News
Release
FOR IMMEDIATE RELEASE
September 13, 2006
Contact: Special Agent Ramona Sanchez
Public Information Officer
(602) 664-5725
Truck
Driver Sentenced for Hauling Marijuana
TUCSON – Timothy
J. Landrum, DEA Special Agent-in-Charge and Paul K. Charlton, U.S.
Attorney today announced that Martin Antonio Campa-Corella, 34, of
Mexico, was sentenced yesterday to 121 months imprisonment and 60 months
supervised release, by United States District Judge John M. Roll, in
Tucson.
On June 1, 2005,
the Drug Enforcement Administration arrested Campa after Border Patrol
agents discovered 4,293 pounds of marijuana in the tractor-trailer
the defendant was driving. The defendant had been stopped at a Border
Patrol checkpoint on I-19 near Amado, Arizona. The truck contained
pallets of tomatoes from the floor to the ceiling near the door of
the truck, but behind the boxes of tomatoes agents discovered 183 bundles
of marijuana valued between 2 and 3.4 million dollars.
When questioned
by agents, the defendant claimed that he was working for a trucking
company. Campa further stated that he had looked in the back of the
trailer before driving the truck, but he claimed he did not see any
marijuana and that he did not notice a difference in the handling of
the truck with the extra 4,293 pounds of marijuana. The defendant stated
that he intended to deliver the truck to an unknown address, which
he purported to belong to a produce company in Phoenix, Arizona.
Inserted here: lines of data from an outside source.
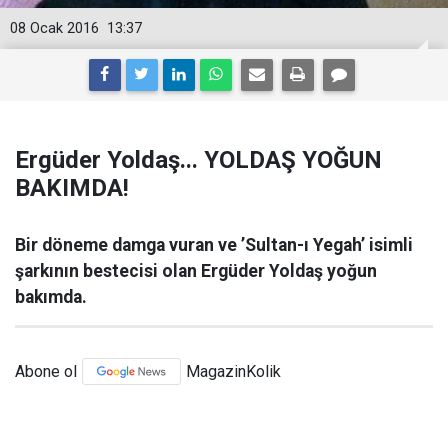
08 Ocak 2016
13:37
Ergüder Yoldaş... YOLDAŞ YOĞUN
BAKIMDA!
Bir döneme damga vuran ve ’Sultan-ı Yegah’ isimli
şarkının bestecisi olan Ergüder Yoldaş yoğun
bakımda.
Abone ol
MagazinKolik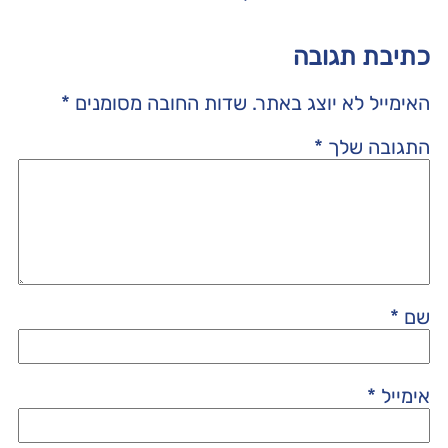
כתיבת תגובה
האימייל לא יוצג באתר.
שדות החובה מסומנים
*
התגובה שלך
*
שם
*
אימייל
*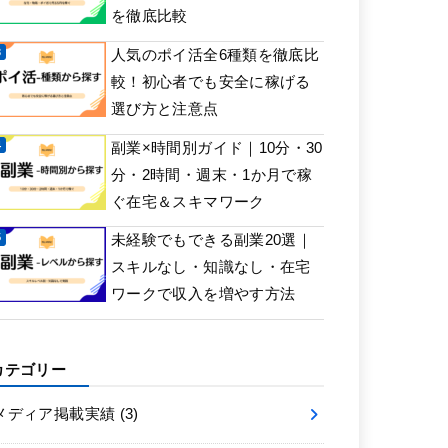
を徹底比較
人気のポイ活全6種類を徹底比
較！初心者でも安全に稼げる
選び方と注意点
副業×時間別ガイド｜10分・30
分・2時間・週末・1か月で稼
ぐ在宅＆スキマワーク
未経験でもできる副業20選｜
スキルなし・知識なし・在宅
ワークで収入を増やす方法
カテゴリー
メディア掲載実績
(3)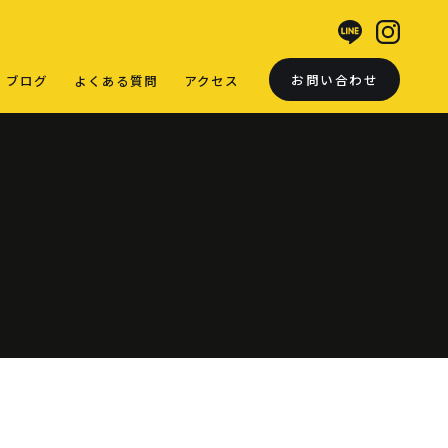
お問い合わせ
ブログ
よくある質問
アクセス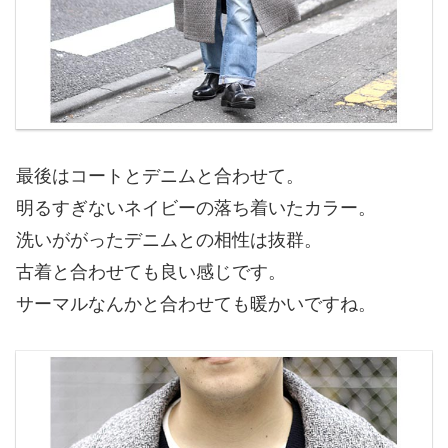
最後はコートとデニムと合わせて。
明るすぎないネイビーの落ち着いたカラー。
洗いががったデニムとの相性は抜群。
古着と合わせても良い感じです。
サーマルなんかと合わせても暖かいですね。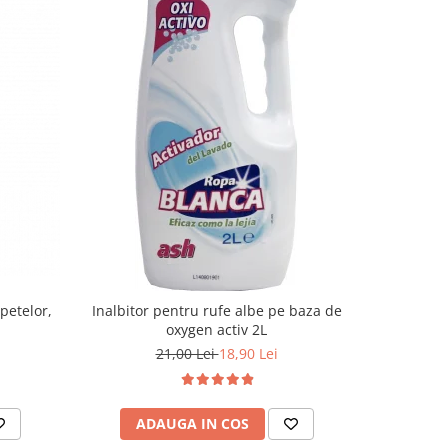
petelor,
Inalbitor pentru rufe albe pe baza de
Fara nici
oxygen activ 2L
colorate
21,00 Lei
18,90 Lei
ADAUGA IN COS
AD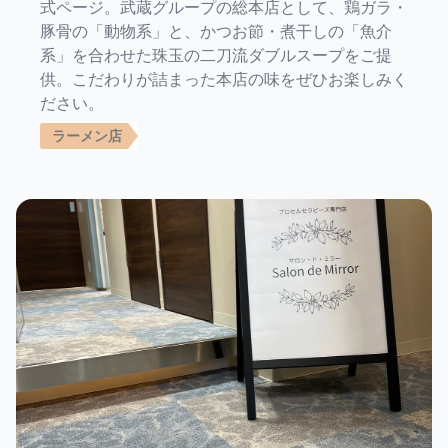
式ページ。武蔵グループの総本店として、鶏ガラ・
豚骨の「動物系」と、かつお節・煮干しの「魚介
系」を合わせた珠玉の二刀流ダブルスープをご提
供。こだわりが詰まった本店の味をぜひお楽しみく
ださい。
ラーメン店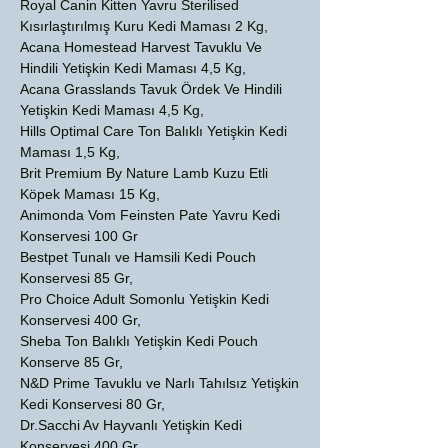
Royal Canin Kitten Yavru Sterilised
Kısırlaştırılmış Kuru Kedi Maması 2 Kg,
Acana Homestead Harvest Tavuklu Ve
Hindili Yetişkin Kedi Maması 4,5 Kg,
Acana Grasslands Tavuk Ördek Ve Hindili
Yetişkin Kedi Maması 4,5 Kg,
Hills Optimal Care Ton Balıklı Yetişkin Kedi
Maması 1,5 Kg,
Brit Premium By Nature Lamb Kuzu Etli
Köpek Maması 15 Kg,
Animonda Vom Feinsten Pate Yavru Kedi
Konservesi 100 Gr
Bestpet Tunalı ve Hamsili Kedi Pouch
Konservesi 85 Gr,
Pro Choice Adult Somonlu Yetişkin Kedi
Konservesi 400 Gr,
Sheba Ton Balıklı Yetişkin Kedi Pouch
Konserve 85 Gr,
N&D Prime Tavuklu ve Narlı Tahılsız Yetişkin
Kedi Konservesi 80 Gr,
Dr.Sacchi Av Hayvanlı Yetişkin Kedi
Konservesi 400 Gr,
Follow-up
investigation revealed that the trucking company did not exist. Furthermore,
when agents traced the Arizona Department of Transportation number
listed on the truck, the search revealed that the identification number
was registered to a church in South Carolina.
On June 8, 2005,
the Grand Jury indicted Campa for Possession with Intent to Distribute
approximately 1,951 kilograms of marijuana. On June 1, 2006 a jury
found Campa guilty of the charge in the indictment.
The investigation
in the case was conducted by the U.S. Border Patrol and the U.S. Drug
Enforcement Administration.
The prosecution
was handled by Celeste Corlett, Assistant U.S. Attorney, District of
Arizona.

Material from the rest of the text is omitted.